Furthermore, we have the Family Case Work Unit in the Ministry of Social Welfare, Gender and Children’s Affairs, whose primary responsibility is to mediate between and among members to ensure peaceful co-existence. We are very mindful of the fact that when peace reigns within the family it can transcend to the community and the society at large.

The establishment of the Family Support Units within the Sierra Leone Police is another important institutional mechanism to address some of the injustices that are meted against men, women, and children within the families. Our social workers are placed within the Family Support Units to work alongside trained FSU Staff in joint investigation of domestic and sexual violence cases. People are now sensitized on the need to report abuses to the Family Support Units. The Ministry signed a memorandum of understanding with the Sierra Leone Police in December 2003.

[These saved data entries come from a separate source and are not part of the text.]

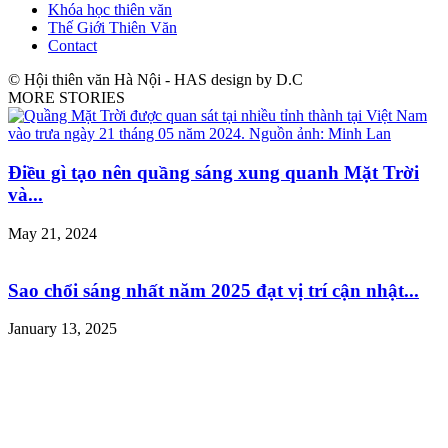
Khóa học thiên văn
Thế Giới Thiên Văn
Contact
© Hội thiên văn Hà Nội - HAS design by D.C
MORE STORIES
Điều gì tạo nên quầng sáng xung quanh Mặt Trời
và...
May 21, 2024
Sao chổi sáng nhất năm 2025 đạt vị trí cận nhật...
January 13, 2025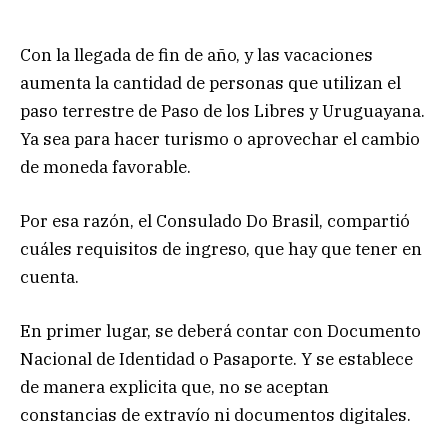
Con la llegada de fin de año, y las vacaciones
aumenta la cantidad de personas que utilizan el
paso terrestre de Paso de los Libres y Uruguayana.
Ya sea para hacer turismo o aprovechar el cambio
de moneda favorable.
Por esa razón, el Consulado Do Brasil, compartió
cuáles requisitos de ingreso, que hay que tener en
cuenta.
En primer lugar, se deberá contar con Documento
Nacional de Identidad o Pasaporte. Y se establece
de manera explicita que, no se aceptan
constancias de extravío ni documentos digitales.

Efforts have been made by government through the Ministry of Social Welfare, Gender and Children’s Affairs in the legislation of gender sensitive laws. You may recall that on 14 June 2007 three Gender Justice Laws were passed in Parliament, namely: the Registration of Customary Marriage and Divorce Act, Domestic Violence Act, and Devolution of Estates Act. These Acts, if properly implemented, will change the power and gender dynamics within the family and the community at large. The Child Rights Act was similarly passed on 7 June 2007 in Parliament, which clearly spells out the roles and responsibilities of the government, parents, and children to promote the core values of child survival and development without discrimination.

Let me use this opportunity to congratulate the Universal Peace Federation for observing this day and wish all of us a happy International Day of Families.